Sicard Antoine, Karras Alexandre, Goujon Jean-Michel, Sirac Christophe, Bender Sébastien, Labatut Delphine, Callard Patrice, Sarkozy Clémentine, Essig Marie, Vanhille Philippe, Provot François, Nony Alain, Nochy Dominique, Ronco Pierre, Bridoux Frank, Touchard Guy
Néphrologie, Hôpital Européen Georges Pompidou, Paris, France.
Anatomo-Pathologie Rénale, CHU, Poitiers, France Centre de référence amylose AL et autres maladies de dépôt d'immunoglobulines monoclonales.
Nephrol Dial Transplant. 2014 Oct;29(10):1894-902. doi: 10.1093/ndt/gfu045. Epub 2014 Mar 11.
Renal involvement in light chain (LC) deposition disease (LCDD) is typically characterized by nodular glomerulosclerosis and nephrotic range proteinuria. Rare cases of LCDD without glomerular symptoms have been reported, but clinical and pathological characteristics of this entity remain poorly described.
This multi-centre retrospective study included 14 patients with biopsy-proven renal LCDD and proteinuria <0.5 g/day at diagnosis.
Baseline median serum creatinine was 281 (136-594) μmol/L, with a glomerular filtration rate of 20 (6-48) mL/min/1.73 m(2). A serum monoclonal immunoglobulin was detected in 12 cases and LC proteinuria only in 7, always of kappa isotype. Monoclonal gammopathy of undetermined significance/indolent multiple myeloma (MM) was diagnosed in nine cases, symptomatic MM in three cases. Hypertension was almost constant (10 of 14). Immunofluorescence studies of kidney biopsies showed linear kappa LC deposition along tubular basement membranes in all cases, with linear glomerular and vascular LC deposits in 11 and 10 patients, respectively.
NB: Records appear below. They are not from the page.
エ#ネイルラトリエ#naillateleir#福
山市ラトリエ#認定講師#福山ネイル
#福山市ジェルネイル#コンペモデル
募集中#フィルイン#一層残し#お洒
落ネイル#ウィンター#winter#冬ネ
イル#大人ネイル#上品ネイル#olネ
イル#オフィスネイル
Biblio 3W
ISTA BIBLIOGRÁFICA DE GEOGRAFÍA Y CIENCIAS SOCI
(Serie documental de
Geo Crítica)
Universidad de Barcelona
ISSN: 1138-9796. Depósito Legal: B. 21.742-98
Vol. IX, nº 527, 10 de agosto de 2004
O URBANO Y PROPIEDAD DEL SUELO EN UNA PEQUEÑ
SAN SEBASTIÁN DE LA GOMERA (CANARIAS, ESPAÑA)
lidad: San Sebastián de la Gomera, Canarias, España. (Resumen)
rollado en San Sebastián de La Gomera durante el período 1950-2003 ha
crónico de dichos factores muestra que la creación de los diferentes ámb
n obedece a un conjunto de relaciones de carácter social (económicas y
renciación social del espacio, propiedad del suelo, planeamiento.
By light microscopy, tubulo-interstitial lesions were prominent in all patients and focal nodular glomerulosclerosis was only observed in two cases. Identification of LCDD led to initiation of chemotherapy in 12 cases. After a median follow-up of 25.5 months, five patients died and four progressed to end-stage renal disease. Renal response occurred in five of the eight patients who achieved sustained haematological response.
LCDD can cause severe renal dysfunction, despite the absence of glomerular symptoms. Early identification of the disease and introduction of a chemotherapy targeting the underlying plasma cell disorder may preserve long-term renal prognosis.
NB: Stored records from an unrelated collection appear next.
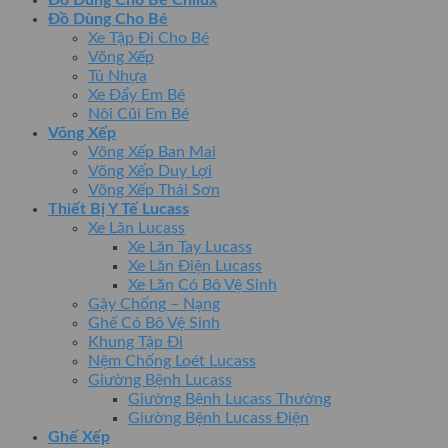
Đồ Dùng Cho Bé Chilux
Đồ Dùng Cho Bé
Xe Tập Đi Cho Bé
Võng Xếp
Tủ Nhựa
Xe Đẩy Em Bé
Nôi Cũi Em Bé
Võng Xếp
Võng Xếp Ban Mai
Võng Xếp Duy Lợi
Võng Xếp Thái Sơn
Thiết Bị Y Tế Lucass
Xe Lăn Lucass
Xe Lăn Tay Lucass
Xe Lăn Điện Lucass
Xe Lăn Có Bô Vệ Sinh
Gậy Chống – Nạng
Ghế Có Bô Vệ Sinh
Khung Tập Đi
Nệm Chống Loét Lucass
Giường Bệnh Lucass
Giường Bệnh Lucass Thường
Giường Bệnh Lucass Điện
Ghế Xếp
轻链(LC)沉积病(LCDD)累及肾脏时,其典型特征为结节性肾小球硬化和肾病范围蛋白尿。虽有罕见的无肾小球症状的LCDD病例报道,但该疾病的临床和病理特征仍描述甚少。
这项多中心回顾性研究纳入了14例经活检证实为肾LCDD且诊断时蛋白尿<0.5g/天的患者。
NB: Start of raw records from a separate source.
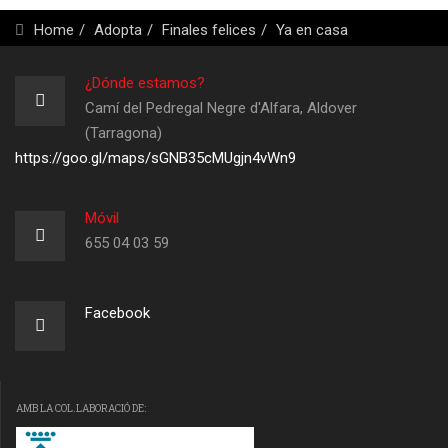
Home
Adopta
Finales felices
Ya en casa
¿Dónde estamos?
Camí del Pedregal Negre d'Alfara, Aldover
(Tarragona)
https://goo.gl/maps/sGNB35cMUgjn4vWn9
Móvil
655 04 03 59
Facebook
AMB LA COL.LABORACIÓ DE:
基线时血清肌酐中位数为281(136 - 594)μmol/L,肾小球滤过率为20(6 - 48)mL/min/1.73m²。12例检测到血清单克隆免疫球蛋白,仅7例检测到LC蛋白尿,均为κ型。9例诊断为意义未明的单克隆丙种球蛋白病/惰性多发性骨髓瘤(MM),3例为有症状的MM。高血压几乎普遍存在(14例中有10例)。肾活检的免疫荧光研究显示,所有病例中沿肾小管基底膜均有线性κ轻链沉积,11例和10例患者分别有线性肾小球和血管轻链沉积。光镜下,所有患者肾小管间质病变均很突出,仅2例观察到局灶性结节性肾小球硬化。确诊LCDD后,12例患者开始化疗。中位随访25.5个月后,5例患者死亡,4例进展为终末期肾病。在8例获得持续血液学缓解的患者中,5例出现肾脏缓解。
尽管没有肾小球症状,LCDD仍可导致严重的肾功能不全。早期识别该疾病并引入针对潜在浆细胞疾病的化疗可能改善长期肾脏预后。